Chomsky should be treated as a koan -- a theme of meditatation. What does it mean? What could it mean? How many layers of armor does it present you before you can give it a meaning?

You ask:

Is there any way to tell if the Dionysian and Apollonian categories are "true" or "real"?
If there isn't, can they still be valuable?

Mythology being true is a category error; whether it is valuable is the question.

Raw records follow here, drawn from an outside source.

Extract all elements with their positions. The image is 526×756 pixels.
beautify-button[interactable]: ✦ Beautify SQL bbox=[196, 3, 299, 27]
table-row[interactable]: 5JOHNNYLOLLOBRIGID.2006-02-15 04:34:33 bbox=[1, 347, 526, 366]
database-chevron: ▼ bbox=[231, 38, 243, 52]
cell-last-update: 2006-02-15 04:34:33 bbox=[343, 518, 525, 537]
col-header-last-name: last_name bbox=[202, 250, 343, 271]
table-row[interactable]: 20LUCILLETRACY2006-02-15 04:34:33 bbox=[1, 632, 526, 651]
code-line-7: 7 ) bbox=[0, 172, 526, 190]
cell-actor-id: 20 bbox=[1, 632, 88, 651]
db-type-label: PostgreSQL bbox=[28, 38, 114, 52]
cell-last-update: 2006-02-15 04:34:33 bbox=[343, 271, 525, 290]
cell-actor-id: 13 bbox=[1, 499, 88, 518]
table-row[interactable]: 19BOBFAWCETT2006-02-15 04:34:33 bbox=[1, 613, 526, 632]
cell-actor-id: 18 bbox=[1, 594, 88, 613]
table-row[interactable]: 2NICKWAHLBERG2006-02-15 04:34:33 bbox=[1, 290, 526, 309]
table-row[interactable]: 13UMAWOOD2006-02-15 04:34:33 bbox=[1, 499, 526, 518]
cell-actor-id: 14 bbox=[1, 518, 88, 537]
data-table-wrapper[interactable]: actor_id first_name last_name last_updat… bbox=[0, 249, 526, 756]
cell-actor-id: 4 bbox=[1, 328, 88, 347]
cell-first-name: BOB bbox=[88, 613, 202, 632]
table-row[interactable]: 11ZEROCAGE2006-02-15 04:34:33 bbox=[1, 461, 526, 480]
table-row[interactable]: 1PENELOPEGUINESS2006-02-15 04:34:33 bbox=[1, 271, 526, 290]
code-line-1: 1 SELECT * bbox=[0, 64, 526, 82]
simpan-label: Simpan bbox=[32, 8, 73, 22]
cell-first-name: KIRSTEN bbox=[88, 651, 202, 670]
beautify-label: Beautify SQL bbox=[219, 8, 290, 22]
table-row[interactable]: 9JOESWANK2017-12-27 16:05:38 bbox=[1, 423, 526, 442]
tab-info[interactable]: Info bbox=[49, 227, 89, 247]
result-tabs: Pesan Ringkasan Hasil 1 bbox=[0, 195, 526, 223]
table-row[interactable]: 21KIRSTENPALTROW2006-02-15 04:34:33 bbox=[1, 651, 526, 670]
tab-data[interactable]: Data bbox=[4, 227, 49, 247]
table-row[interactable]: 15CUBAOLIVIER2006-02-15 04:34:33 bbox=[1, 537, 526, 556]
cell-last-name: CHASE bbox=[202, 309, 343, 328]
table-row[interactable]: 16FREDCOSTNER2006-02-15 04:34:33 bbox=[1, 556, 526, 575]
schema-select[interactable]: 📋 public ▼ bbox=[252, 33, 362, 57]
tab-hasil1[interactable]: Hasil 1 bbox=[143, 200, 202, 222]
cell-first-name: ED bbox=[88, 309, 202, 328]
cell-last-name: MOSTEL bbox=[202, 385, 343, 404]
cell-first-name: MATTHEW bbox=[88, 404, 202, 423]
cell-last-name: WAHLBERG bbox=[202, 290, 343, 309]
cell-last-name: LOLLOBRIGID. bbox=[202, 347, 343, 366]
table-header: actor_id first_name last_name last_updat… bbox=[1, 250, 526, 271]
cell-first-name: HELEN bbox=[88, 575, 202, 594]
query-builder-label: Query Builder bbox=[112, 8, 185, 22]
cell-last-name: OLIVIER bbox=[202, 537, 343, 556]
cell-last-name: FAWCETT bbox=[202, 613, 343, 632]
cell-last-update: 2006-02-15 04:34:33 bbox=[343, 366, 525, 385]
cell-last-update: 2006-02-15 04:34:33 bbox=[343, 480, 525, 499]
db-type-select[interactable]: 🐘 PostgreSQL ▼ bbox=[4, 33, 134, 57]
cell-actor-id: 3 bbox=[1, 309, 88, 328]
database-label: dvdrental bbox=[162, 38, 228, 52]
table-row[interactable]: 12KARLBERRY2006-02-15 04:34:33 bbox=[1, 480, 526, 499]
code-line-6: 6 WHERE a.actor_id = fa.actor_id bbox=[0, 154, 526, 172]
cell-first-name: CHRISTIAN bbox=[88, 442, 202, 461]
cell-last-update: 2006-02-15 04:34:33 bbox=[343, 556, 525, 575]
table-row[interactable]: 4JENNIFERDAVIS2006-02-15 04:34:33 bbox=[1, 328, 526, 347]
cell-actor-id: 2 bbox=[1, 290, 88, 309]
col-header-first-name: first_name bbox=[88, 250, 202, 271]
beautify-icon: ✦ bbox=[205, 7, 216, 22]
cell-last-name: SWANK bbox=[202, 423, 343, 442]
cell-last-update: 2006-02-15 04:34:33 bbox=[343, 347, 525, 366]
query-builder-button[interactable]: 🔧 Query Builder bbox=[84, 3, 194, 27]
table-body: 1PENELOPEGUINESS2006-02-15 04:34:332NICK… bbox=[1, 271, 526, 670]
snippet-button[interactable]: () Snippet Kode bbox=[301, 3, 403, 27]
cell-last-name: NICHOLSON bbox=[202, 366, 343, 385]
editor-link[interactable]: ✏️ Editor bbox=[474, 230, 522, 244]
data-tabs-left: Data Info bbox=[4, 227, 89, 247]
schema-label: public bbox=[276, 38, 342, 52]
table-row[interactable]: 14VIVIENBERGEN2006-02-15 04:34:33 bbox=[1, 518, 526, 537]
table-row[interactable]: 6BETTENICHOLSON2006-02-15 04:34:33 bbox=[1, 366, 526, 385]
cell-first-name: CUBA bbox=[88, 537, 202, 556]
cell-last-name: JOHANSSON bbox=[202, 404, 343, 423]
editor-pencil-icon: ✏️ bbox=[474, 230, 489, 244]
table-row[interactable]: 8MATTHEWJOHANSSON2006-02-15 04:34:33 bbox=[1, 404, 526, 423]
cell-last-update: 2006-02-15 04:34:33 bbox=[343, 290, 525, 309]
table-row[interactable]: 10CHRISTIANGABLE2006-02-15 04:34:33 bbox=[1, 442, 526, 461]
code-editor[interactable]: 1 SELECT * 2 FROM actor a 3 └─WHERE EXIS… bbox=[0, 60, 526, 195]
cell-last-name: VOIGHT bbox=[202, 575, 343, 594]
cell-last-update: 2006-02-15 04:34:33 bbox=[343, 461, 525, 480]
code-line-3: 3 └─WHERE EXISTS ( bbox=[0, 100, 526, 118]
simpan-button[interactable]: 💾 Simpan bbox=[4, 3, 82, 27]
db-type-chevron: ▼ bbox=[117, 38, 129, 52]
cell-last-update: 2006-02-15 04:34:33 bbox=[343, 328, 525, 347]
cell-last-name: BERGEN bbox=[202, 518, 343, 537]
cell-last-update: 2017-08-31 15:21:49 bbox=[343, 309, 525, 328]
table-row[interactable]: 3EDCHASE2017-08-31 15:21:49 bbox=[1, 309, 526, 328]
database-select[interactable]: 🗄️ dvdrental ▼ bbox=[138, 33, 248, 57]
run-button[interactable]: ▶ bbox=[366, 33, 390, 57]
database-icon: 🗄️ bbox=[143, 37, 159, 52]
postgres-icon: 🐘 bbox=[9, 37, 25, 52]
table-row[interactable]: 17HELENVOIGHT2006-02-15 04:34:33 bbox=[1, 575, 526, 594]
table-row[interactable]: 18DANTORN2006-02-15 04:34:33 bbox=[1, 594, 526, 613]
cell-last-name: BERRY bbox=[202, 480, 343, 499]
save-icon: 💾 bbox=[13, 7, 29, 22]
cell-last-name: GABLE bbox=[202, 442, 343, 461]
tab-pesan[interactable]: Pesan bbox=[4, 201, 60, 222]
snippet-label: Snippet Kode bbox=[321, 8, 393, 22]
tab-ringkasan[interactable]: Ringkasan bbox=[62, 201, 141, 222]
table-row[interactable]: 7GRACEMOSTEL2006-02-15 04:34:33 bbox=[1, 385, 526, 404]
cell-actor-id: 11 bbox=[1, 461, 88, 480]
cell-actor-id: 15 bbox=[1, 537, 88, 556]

Is your cup of steaming coffee compassionate?
Are your thoughts tasty?

If there is one single factor that shot Freud into eminence it is this: he hitched his logos — his research and studies with patients — to the mythos of Sophocles. Nobody asks whether Oedipus really killed his father and fathered children with his mother. Yet if you read Sophocles it is as gripping NOW as the Greek choruses that watched and wept two thousand years ago.

If you and your spouse are discussing whether to buy your ten year old son a toy gun or lego bricks (many ten year olds prefer the former!!), the question of the bricks building real houses or the gun killing real people doesnt arise. The mythology (or better mythos) of the alternatives very much does.

Truth is cheap; relevance is hard. That is why I suggest the verb 'relevate'
Wholeness and the Implicate Order by David Bohm (heavily paraphrased)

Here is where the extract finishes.